→ **Task requirements**: Each line in the data must be reproduced as written, except for any picture.

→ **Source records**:
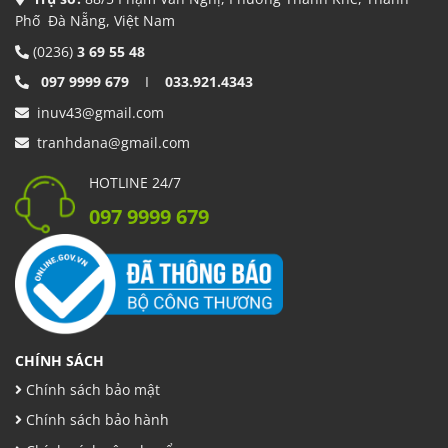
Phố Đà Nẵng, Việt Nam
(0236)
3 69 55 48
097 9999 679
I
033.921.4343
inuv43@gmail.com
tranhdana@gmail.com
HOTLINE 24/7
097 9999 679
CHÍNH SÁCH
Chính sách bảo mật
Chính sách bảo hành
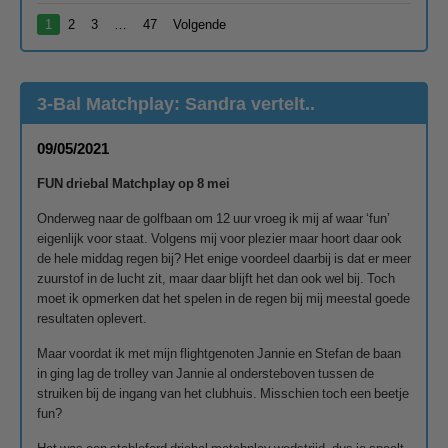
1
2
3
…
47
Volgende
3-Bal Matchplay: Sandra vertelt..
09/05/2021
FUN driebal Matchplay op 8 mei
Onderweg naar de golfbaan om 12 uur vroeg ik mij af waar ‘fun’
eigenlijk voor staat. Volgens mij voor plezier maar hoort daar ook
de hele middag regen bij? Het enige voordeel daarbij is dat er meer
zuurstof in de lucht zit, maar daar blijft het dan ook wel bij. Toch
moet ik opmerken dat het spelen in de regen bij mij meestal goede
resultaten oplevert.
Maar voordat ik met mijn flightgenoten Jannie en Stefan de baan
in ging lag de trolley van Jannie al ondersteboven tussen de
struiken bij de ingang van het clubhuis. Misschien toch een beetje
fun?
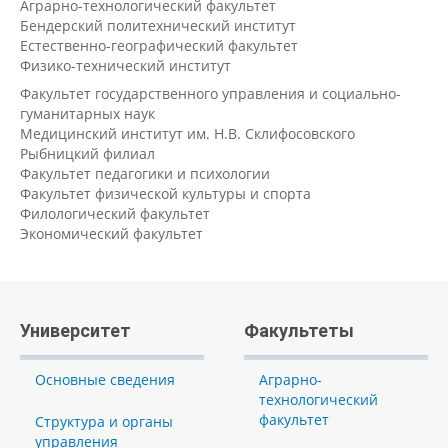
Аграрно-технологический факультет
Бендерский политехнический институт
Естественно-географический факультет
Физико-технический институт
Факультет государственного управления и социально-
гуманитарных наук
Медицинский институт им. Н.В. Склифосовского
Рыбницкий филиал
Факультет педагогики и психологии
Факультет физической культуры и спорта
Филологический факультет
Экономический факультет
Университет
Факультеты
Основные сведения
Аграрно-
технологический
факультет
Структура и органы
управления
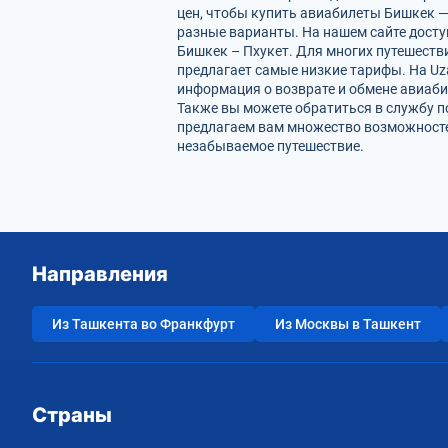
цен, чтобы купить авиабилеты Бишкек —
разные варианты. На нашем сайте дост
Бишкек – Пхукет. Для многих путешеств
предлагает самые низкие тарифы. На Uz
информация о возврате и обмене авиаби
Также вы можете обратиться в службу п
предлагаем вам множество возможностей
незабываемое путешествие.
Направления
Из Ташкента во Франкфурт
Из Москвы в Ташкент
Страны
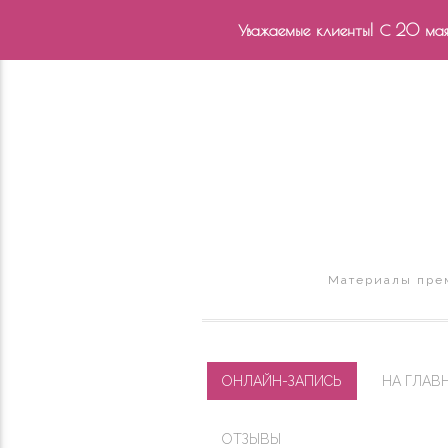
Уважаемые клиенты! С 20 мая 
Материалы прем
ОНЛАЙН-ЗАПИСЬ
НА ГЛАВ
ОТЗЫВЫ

→ **Solution for this task**:
Phố Đà Nẵng, Việt Nam
(0236)
3 69 55 48
097 9999 679
I
033.921.4343
inuv43@gmail.com
tranhdana@gmail.com
HOTLINE 24/7
097 9999 679
CHÍNH SÁCH
Chính sách bảo mật
Chính sách bảo hành
1
2
3
…
47
Volgende
3-Bal Matchplay: Sandra vertelt..
09/05/2021
FUN driebal Matchplay op 8 mei
Onderweg naar de golfbaan om 12 uur vroeg ik mij af waar ‘fun’
eigenlijk voor staat. Volgens mij voor plezier maar hoort daar ook
de hele middag regen bij? Het enige voordeel daarbij is dat er meer
zuurstof in de lucht zit, maar daar blijft het dan ook wel bij. Toch
moet ik opmerken dat het spelen in de regen bij mij meestal goede
resultaten oplevert.
Maar voordat ik met mijn flightgenoten Jannie en Stefan de baan
in ging lag de trolley van Jannie al ondersteboven tussen de
struiken bij de ingang van het clubhuis. Misschien toch een beetje
fun?
Аграрно-технологический факультет
Бендерский политехнический институт
Естественно-географический факультет
Физико-технический институт
Факультет государственного управления и социально-
гуманитарных наук
Медицинский институт им. Н.В. Склифосовского
Рыбницкий филиал
Факультет педагогики и психологии
Факультет физической культуры и спорта
Филологический факультет
Экономический факультет
Университет
Факультеты
Основные сведения
Аграрно-
технологический
факультет
Структура и органы
управления
цен, чтобы купить авиабилеты Бишкек —
разные варианты. На нашем сайте дост
Бишкек – Пхукет. Для многих путешеств
предлагает самые низкие тарифы. На Uz
информация о возврате и обмене авиаби
Также вы можете обратиться в службу п
предлагаем вам множество возможностей
незабываемое путешествие.
Направления
Из Ташкента во Франкфурт
Из Москвы в Ташкент
Страны
Уважаемые клиенты! С 20 мая 
Материалы прем
ОНЛАЙН-ЗАПИСЬ
НА ГЛАВ
ОТЗЫВЫ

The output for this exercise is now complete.